## Assignment
What you give back must match the data exactly, minus the pictures.
---------- Data to process
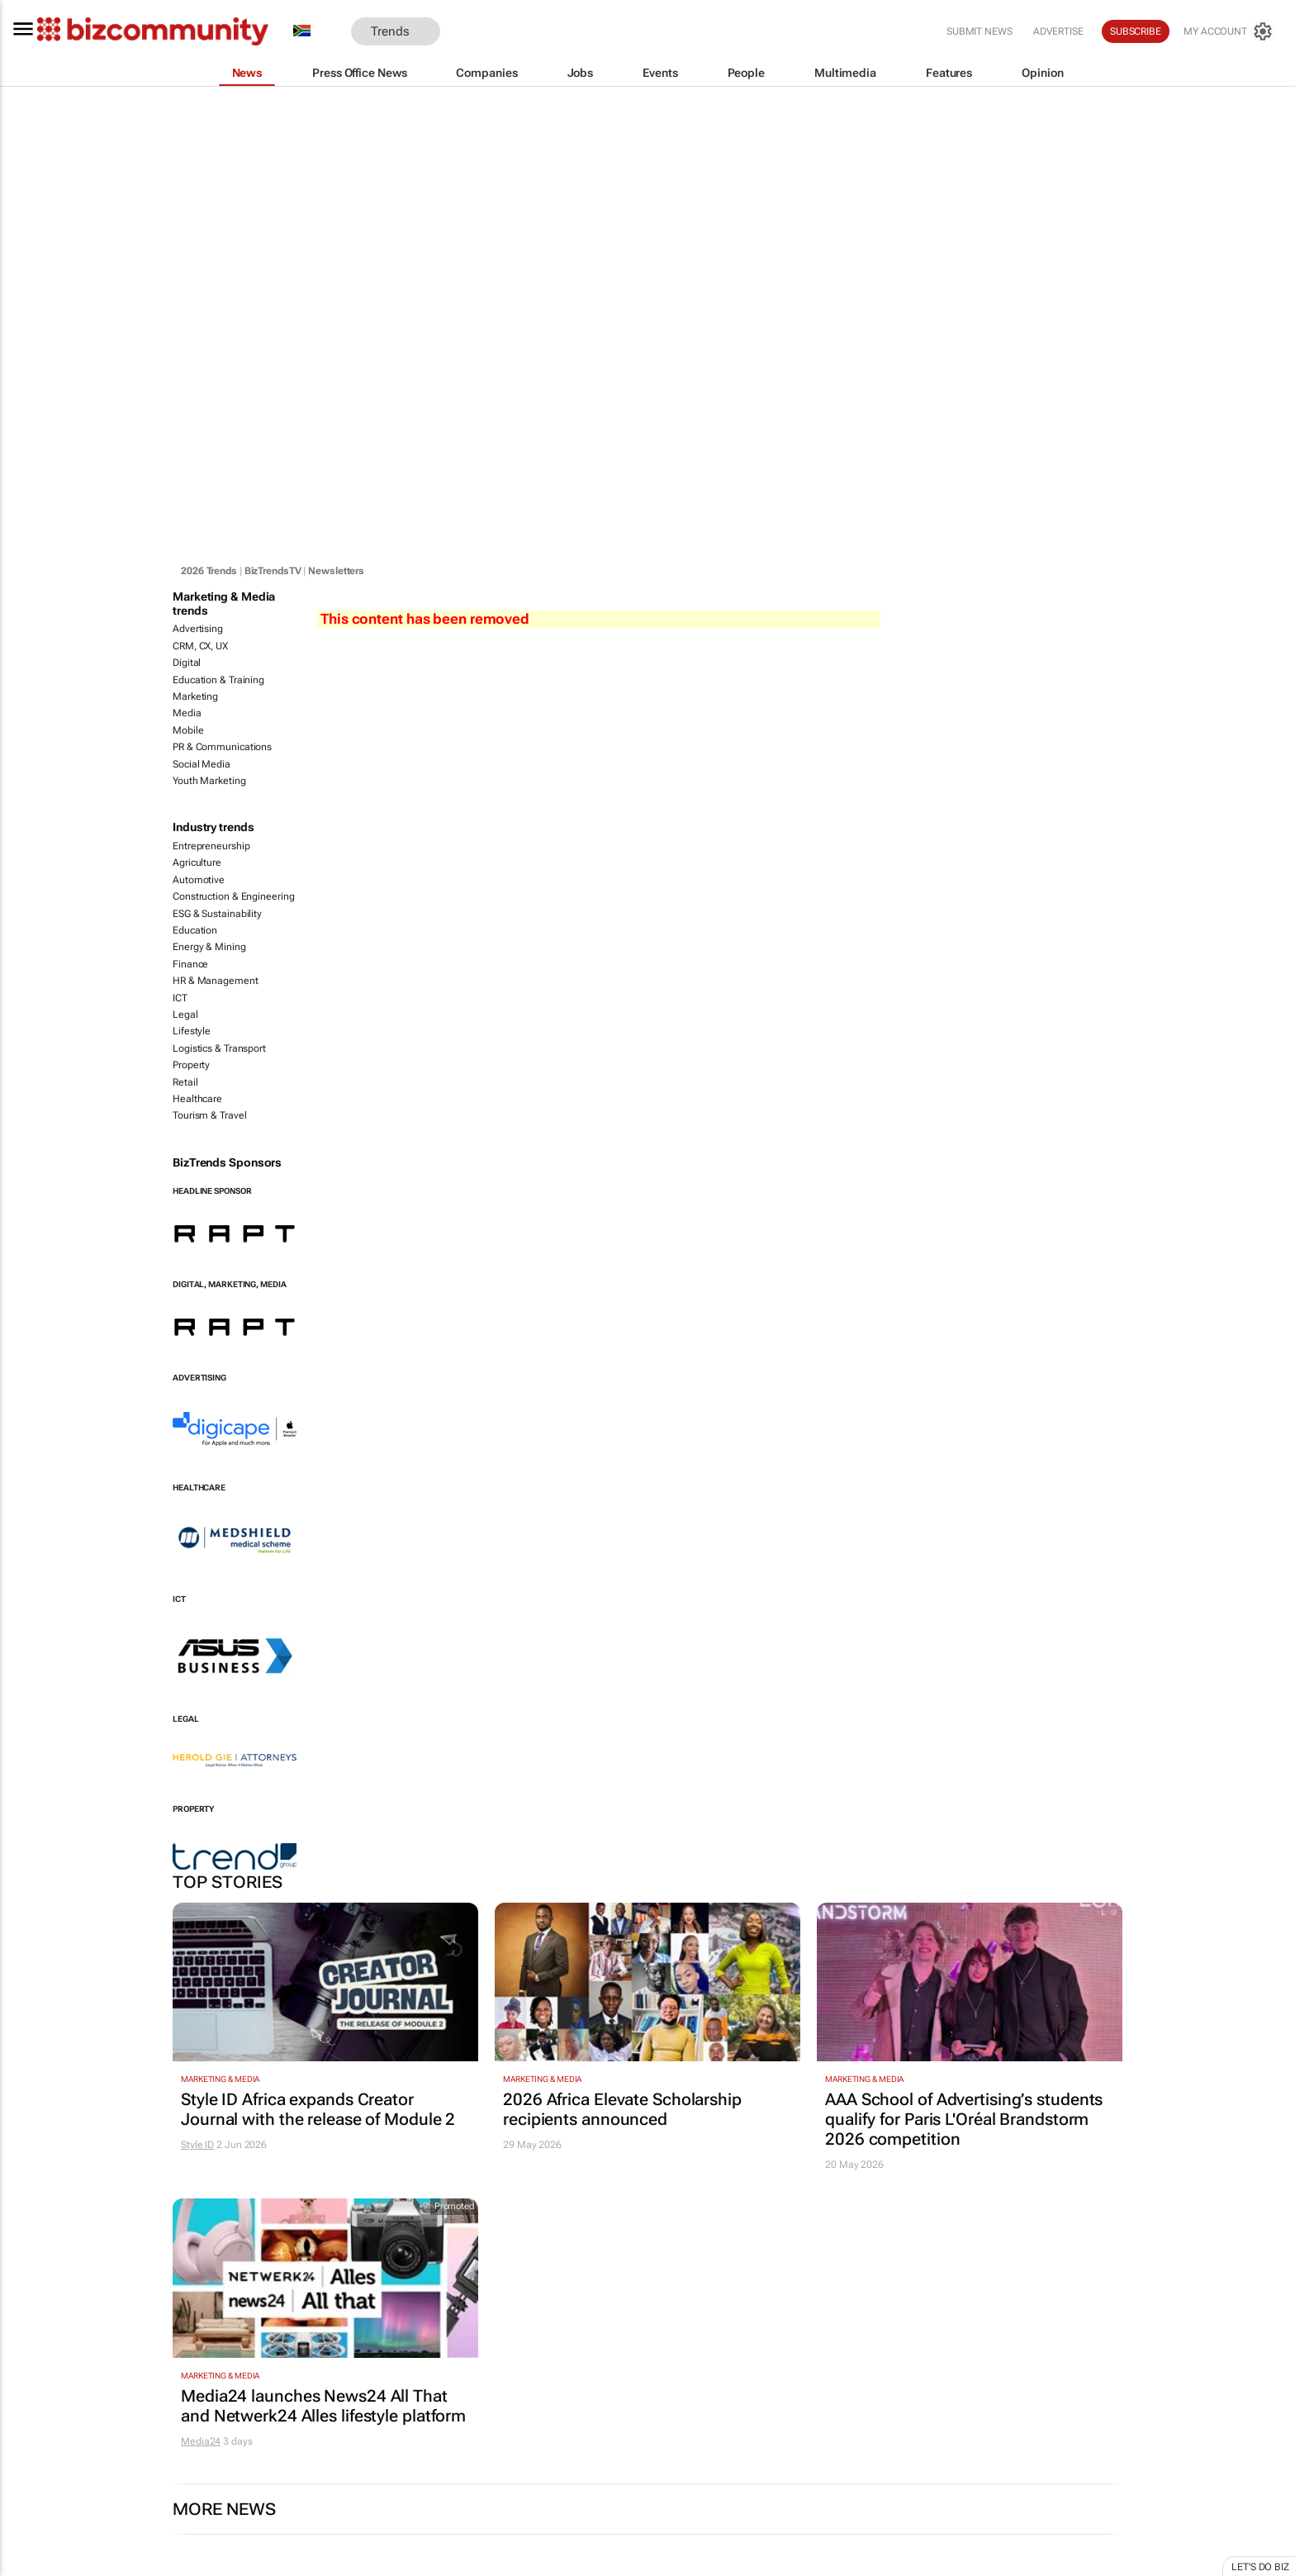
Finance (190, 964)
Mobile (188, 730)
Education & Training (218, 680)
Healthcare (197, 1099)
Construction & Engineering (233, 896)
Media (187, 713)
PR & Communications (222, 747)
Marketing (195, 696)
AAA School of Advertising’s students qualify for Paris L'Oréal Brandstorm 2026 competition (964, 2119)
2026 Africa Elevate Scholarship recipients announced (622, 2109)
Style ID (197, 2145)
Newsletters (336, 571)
--------------------
## Finished exercise
Finance (190, 964)
Mobile (188, 730)
Education & Training (218, 680)
Healthcare (197, 1099)
Construction & Engineering (233, 896)
Media (187, 713)
PR & Communications (222, 747)
Marketing (195, 696)
AAA School of Advertising’s students qualify for Paris L'Oréal Brandstorm 2026 competition (964, 2119)
2026 Africa Elevate Scholarship recipients announced (622, 2109)
Style ID (197, 2145)
Newsletters (336, 571)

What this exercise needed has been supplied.